Did you know that the vast majority of Guatemalans (over 80%) are indigenous Mayan people?

I am just beginning to scratch the surface of this nation’s history, and it is not a pretty story. I read a book called Bridge of Courage by Jennifer Harbury, a Texan civil rights lawyer who came to Guatemala in the 1980s and became involved in the resistance movement of the Mayans. These people had already faced five centuries of mistreatment and genocide at the hands of Spanish colonizers, and in the late 1970s and early 80s, they were horrifically killed by the hundreds of thousands in a genocide covertly supported by the CIA. Harbury’s husband, a Guatemalan resistance comandante, was captured and tortured for over two years before being executed. After hunger strikes and protests, Harbury persuaded a CIA employee to leak… the US government was fully aware of his and 350 others’ torture. Meanwhile, most Americans had no idea that Guatemala was anything but a central American banana producer.

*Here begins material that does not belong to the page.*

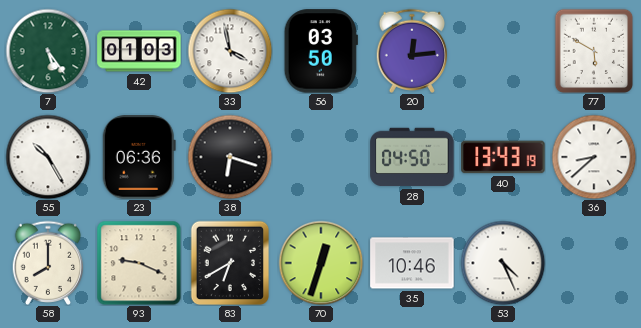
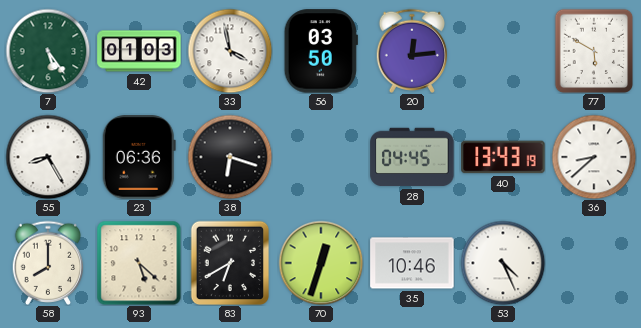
55: 10:25 -> 8:25
28: 04:50 -> 04:45
93: 9:19 -> 5:22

Her book is a collection of personal vignettes of compañer@s in the resistence movement. One young man ends his story by explaining the effect of an old man’s tall tales: “by the end of the afternoon, I realized that this man had done something really amazing with all his stories. He had pulled me in, opened my eyes, woven me into this incredible web of experiences that all of us in the movement share. All of a sudden I was not alone with my pain and my fear.” It did the same for me as a reader. Bridge to Courage is an amazing book, disturbing yet inspiring, sad, poignant and, occasionally funny. (One story is about a mischievous pet squirrel who steals food from the guerillas because they spoiled him with human food as a baby.)

I am wary of getting involved in politics here, because things are still shaky despite a “peace accord” signed in 1996. The “war on drugs” and general greed of the rich and disempowerment of the poor has led to rampant corruption and alarming crime and murder rates. If I leave Guatemala, it will be because of safety issues. Nothing has happened to me personally, but it’s always a possibility, and in some places a probability. I’m grateful for a nice, comfy home. I am forever in awe of the Mayans’ courage and drive for freedom and independence.

Namaste.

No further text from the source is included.